Sunday, November 2, 2008
Posted by D. Daniel Sokol
ABSTRACT: More than 25 years ago, Christopher Norall and I wrote an article challenging the Commission’s approach to the application of Articles 81(1) and (3) EC, calling for the priests of competition law in Brussels to trust the laity more, to share enforcement duties with others, and to be less formalistic in interpreting the rules. It was one of a string of articles which suggested that the Commission could not maintain its monopoly over the grant of exemptions. Its theory that the prohibition of Article 81(1) EC caught everything which might have a remotely discernible effect on competition was understandable for the early days of an untested institution, dubious about the scope of its competence and the reception its theories would receive from courts and businesses. The theory needed to adapt to the realities of an enlarged Europe. After years of hesitation, the Commission wisely chose to share enforcement with national courts and national competition authorities. This was a massive change in course, widely and justly commended.

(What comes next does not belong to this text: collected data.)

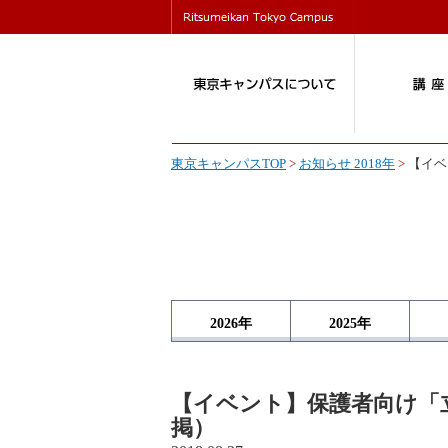
東京キャンパスTOP
>
お知らせ 2018年
>
【イベ
2026
年
2025
年
【イベント】保護者向け「
掲）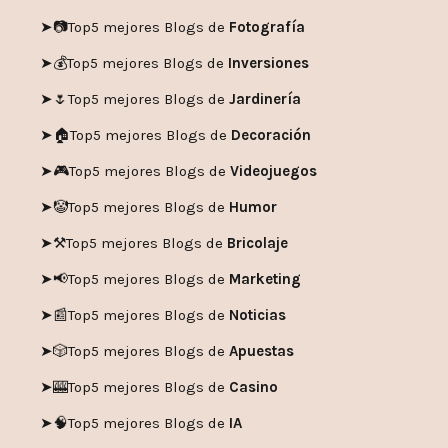
➤📷
Top5 mejores Blogs de
Fotografía
➤💰
Top5 mejores Blogs de
Inversiones
➤🌷
Top5 mejores Blogs de
Jardinería
➤🏠
Top5 mejores Blogs de
Decoración
➤🎮
Top5 mejores Blogs de
Videojuegos
➤🤡
Top5 mejores Blogs de
Humor
➤
⚒️
Top5 mejores Blogs de
Bricolaje
➤
📢
Top5 mejores Blogs de
Marketing
➤📰
Top5 mejores Blogs de
Noticias
➤🎲
Top5 mejores Blogs de
Apuestas
➤🎰
Top5 mejores Blogs de
Casino
➤🧠
Top5 mejores Blogs de
IA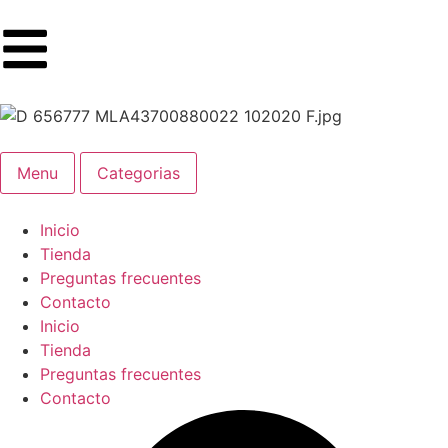
Menu
Categorias
Inicio
Tienda
Preguntas frecuentes
Contacto
Inicio
Tienda
Preguntas frecuentes
Contacto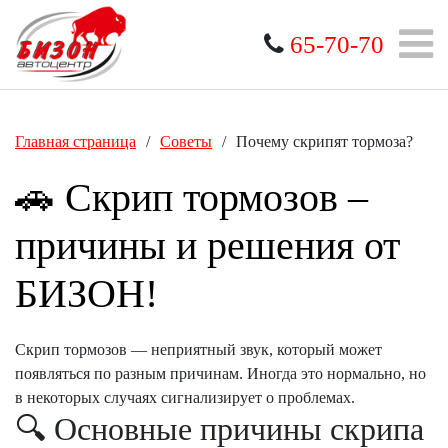
65-70-70
Главная страница
/
Советы
/
Почему скрипят тормоза?
🚗 Скрип тормозов –
причины и решения от
БИЗОН!
Скрип тормозов — неприятный звук, который может
появляться по разным причинам. Иногда это нормально, но
в некоторых случаях сигнализирует о проблемах.
🔍 Основные причины скрипа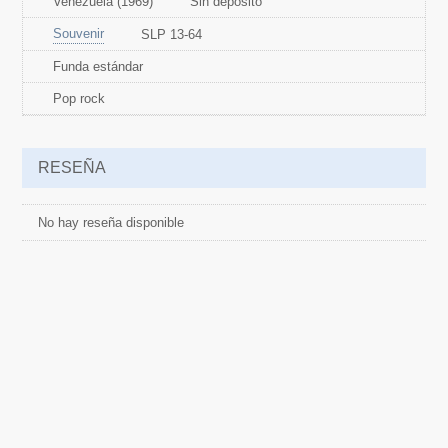
Venezuela (1969)
Sin depósito
Souvenir
SLP 13-64
Funda estándar
Pop rock
RESEÑA
No hay reseña disponible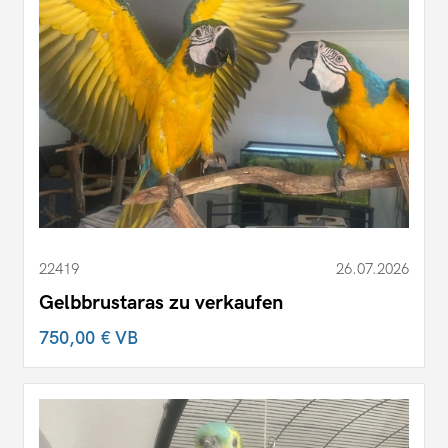
22419
26.07.2026
Gelbbrustaras zu verkaufen
750,00 €
VB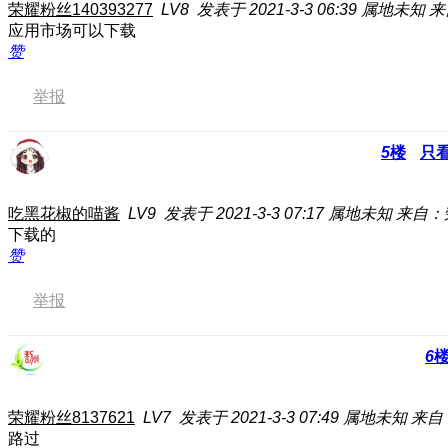
荣耀粉丝140393277
LV8
发表于 2021-3-3 06:39
属地未知
来
应用市场可以下载
赞
举报
5
楼
只
吃黑花椒的喵酱
LV9
发表于 2021-3-3 07:17
属地未知
来自：
下载的
赞
举报
6
荣耀粉丝8137621
LV7
发表于 2021-3-3 07:49
属地未知
来自：
路过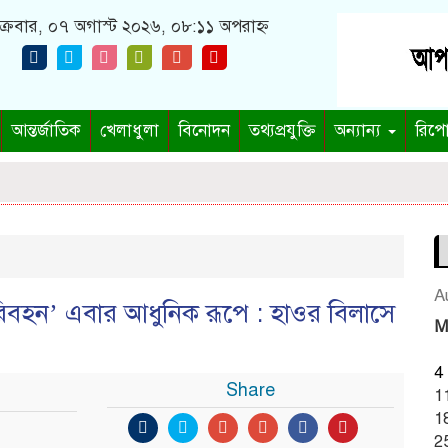
ক্রবার, ০৭ অগাস্ট ২০২৬, ০৮:১১ অপরাহ্ন
আন্তর্জাতিক
খেলাধুলা
বিনোদন
তথ্যপ্রযুক্তি
অন্যান্য
রিপো
A
 পরিবহন’ এবার আধুনিক রূপে : হাওর বিলাসে
M
4
Share
1
1
2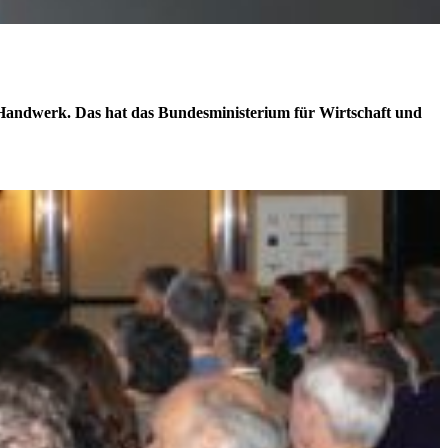
s Handwerk. Das hat das Bundesministerium für Wirtschaft und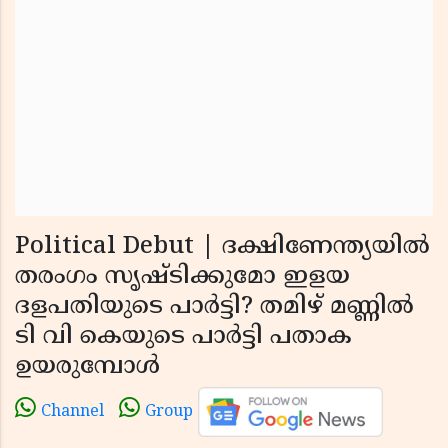
Political Debut | ദക്ഷിണേന്ത്യയിൽ
തരംഗം സൃഷ്ടിക്കുമോ ഇളയ
ദളപതിയുടെ പാർട്ടി? തമിഴ് മണ്ണിൽ
ടി വി കെയുടെ പാർട്ടി പതാക
ഉയരുമ്പോൾ
Channel
Group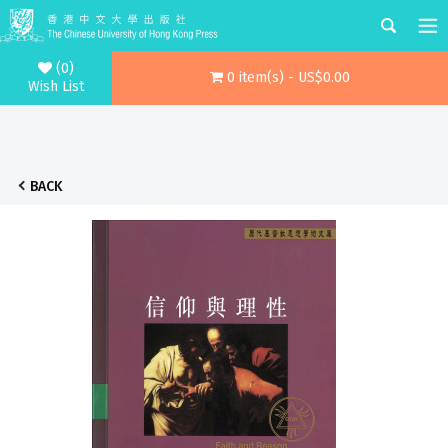
(0)
0 item(s) - US$0.00
Wish List
BACK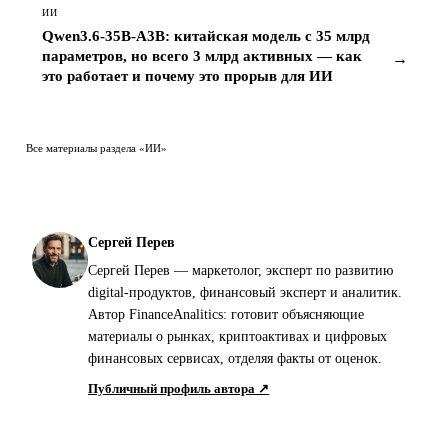
Qwen3.6-35B-A3B: китайская модель с 35 млрд
параметров, но всего 3 млрд активных — как
→
это работает и почему это прорыв для ИИ
Все материалы раздела «ИИ»
Сергей Перев
Сергей Перев — маркетолог, эксперт по развитию
digital-продуктов, финансовый эксперт и аналитик.
Автор FinanceAnalitics: готовит объясняющие
материалы о рынках, криптоактивах и цифровых
финансовых сервисах, отделяя факты от оценок.
Публичный профиль автора ↗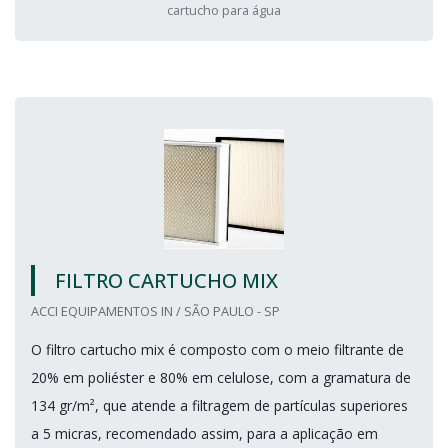
cartucho para água
FILTRO CARTUCHO MIX
ACCI EQUIPAMENTOS IN / SÃO PAULO - SP
O filtro cartucho mix é composto com o meio filtrante de
20% em poliéster e 80% em celulose, com a gramatura de
134 gr/m², que atende a filtragem de partículas superiores
a 5 micras, recomendado assim, para a aplicação em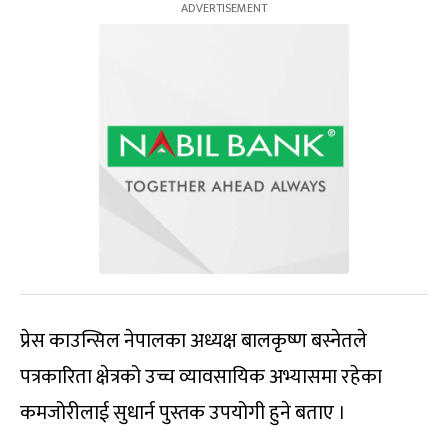
प्रेस काउन्सिल नेपालका अध्यक्ष बालकृष्ण बस्नेतले
पत्रकारिता क्षेत्रको उच्च व्यावसायिक अभ्यासमा रहेका
कमजोरीलाई सुधार्न पुस्तक उपयोगी हुने बताए ।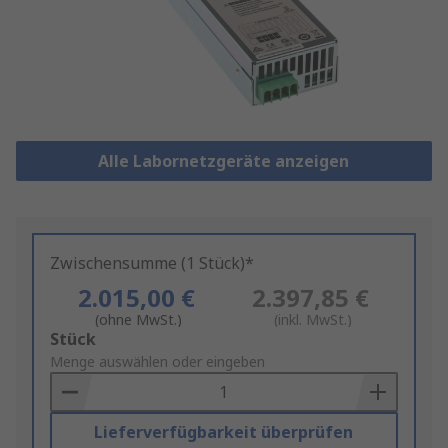
Alle Labornetzgeräte anzeigen
Zwischensumme (1 Stück)*
2.015,00 €
2.397,85 €
(ohne MwSt.)
(inkl. MwSt.)
Add
Stück
to
Menge auswählen oder eingeben
Basket
Lieferverfügbarkeit überprüfen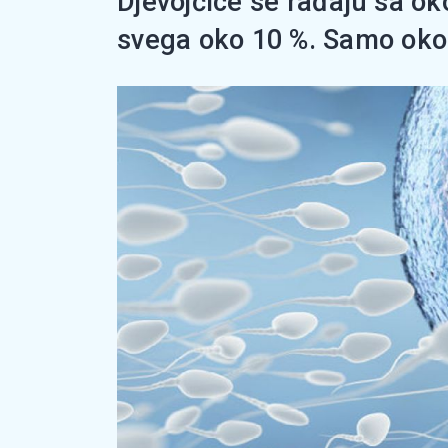
Djevojčice se rađaju sa ok
svega oko 10 %. Samo oko.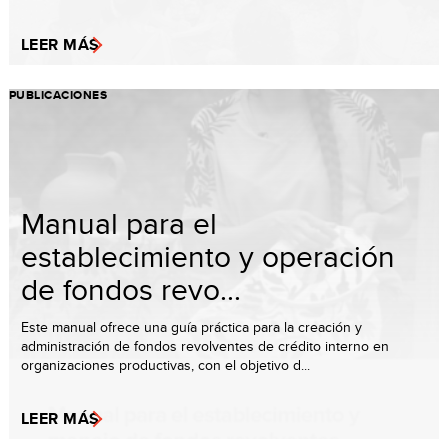
LEER MÁS
PUBLICACIONES
Manual para el
establecimiento y operación
de fondos revo...
Este manual ofrece una guía práctica para la creación y
administración de fondos revolventes de crédito interno en
organizaciones productivas, con el objetivo d...
LEER MÁS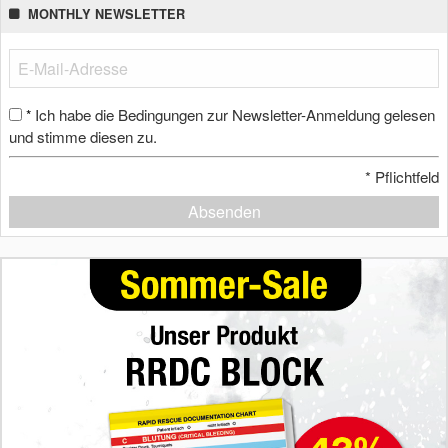
MONTHLY NEWSLETTER
Ich habe die Bedingungen zur Newsletter-Anmeldung gelesen
*
und stimme diesen zu.
*
Pflichtfeld
Absenden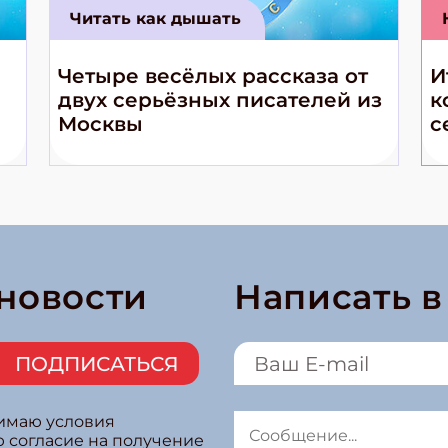
Читать как дышать
Четыре весёлых рассказа от
И
двух серьёзных писателей из
к
Москвы
с
 новости
Написать 
ПОДПИСАТЬСЯ
нимаю условия
ю согласие на получение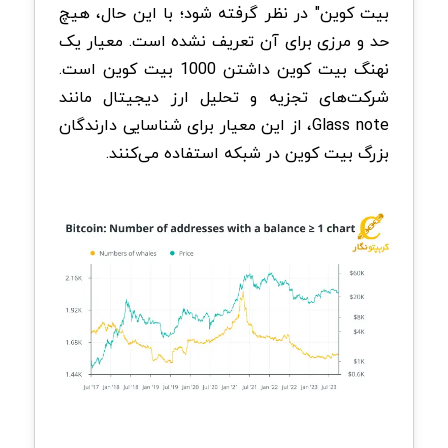
بیت کوین" در نظر گرفته شود؛ با این حال، هیچ
حد و مرزی برای آن تعریف نشده است. معیار یک
نهنگ بیت کوین داشتن 1000 بیت کوین است.
شرکت‌های تجزیه و تحلیل ارز دیجیتال مانند
Glass note، از این معیار برای شناسایی دارندگان
بزرگ بیت کوین در شبکه استفاده می‌کنند.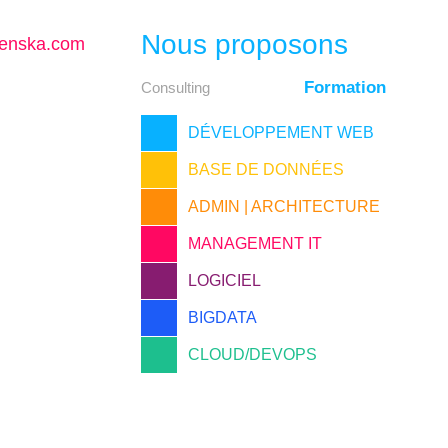
Nous proposons
enska.com
Formation
Consulting
DÉVELOPPEMENT WEB
BASE DE DONNÉES
ADMIN | ARCHITECTURE
MANAGEMENT IT
LOGICIEL
BIGDATA
CLOUD/DEVOPS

The biggest success of the reform has been the unexpectedly large surge in cooperation among national competition agencies, and between the competition agencies and the Commission. EC competition law has become a routine part of the business, economic, and governmental environment in Europe. There have been some unconvincing and some bad decisions; inconsistent decisions; eccentric national legislation (my favorite being Greek Law No 3373/2005 which kept in force the administrative prior authorization system and brought back compulsory notification for vertical agreements); but many good decisions. Instead of a tiny number of flagship European Commission decisions which were really major new pieces of rule-making, decisions applying the competition rules by competition authorities across the EU have now become commonplace. This is, I suggest, the most important point.